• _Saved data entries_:
BEGIN

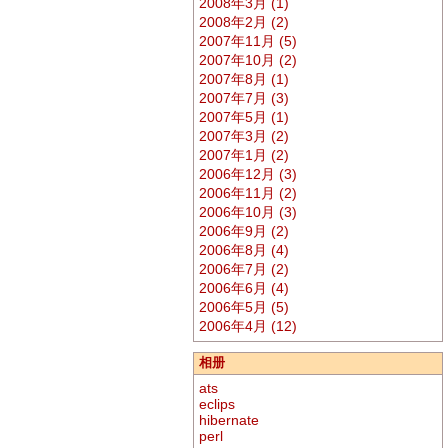
2008年3月 (1)
2008年2月 (2)
2007年11月 (5)
2007年10月 (2)
2007年8月 (1)
2007年7月 (3)
2007年5月 (1)
2007年3月 (2)
2007年1月 (2)
2006年12月 (3)
2006年11月 (2)
2006年10月 (3)
2006年9月 (2)
2006年8月 (4)
2006年7月 (2)
2006年6月 (4)
2006年5月 (5)
2006年4月 (12)
相册
ats
eclips
hibernate
perl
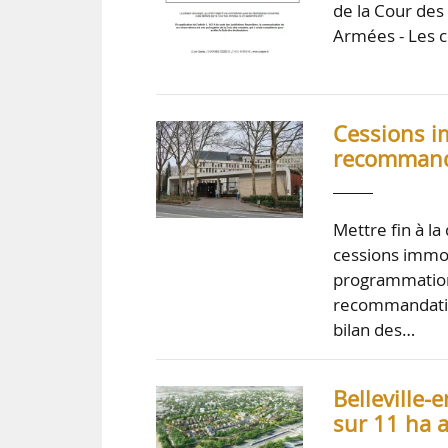
de la Cour des
Armées - Les c
Cessions i
recommanda
Mettre fin à la
cessions immob
programmation 
recommandatio
bilan des…
Belleville-
sur 11 ha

END

• _WORK INSTRUCTIONS_: Print exactly the lines from the one containing "Armées - Les c" through the last line of the records above, both included.

• _RESULT_:
Armées - Les c
Cessions i
recommanda
Mettre fin à la
cessions immob
programmation 
recommandatio
bilan des…
Belleville-
sur 11 ha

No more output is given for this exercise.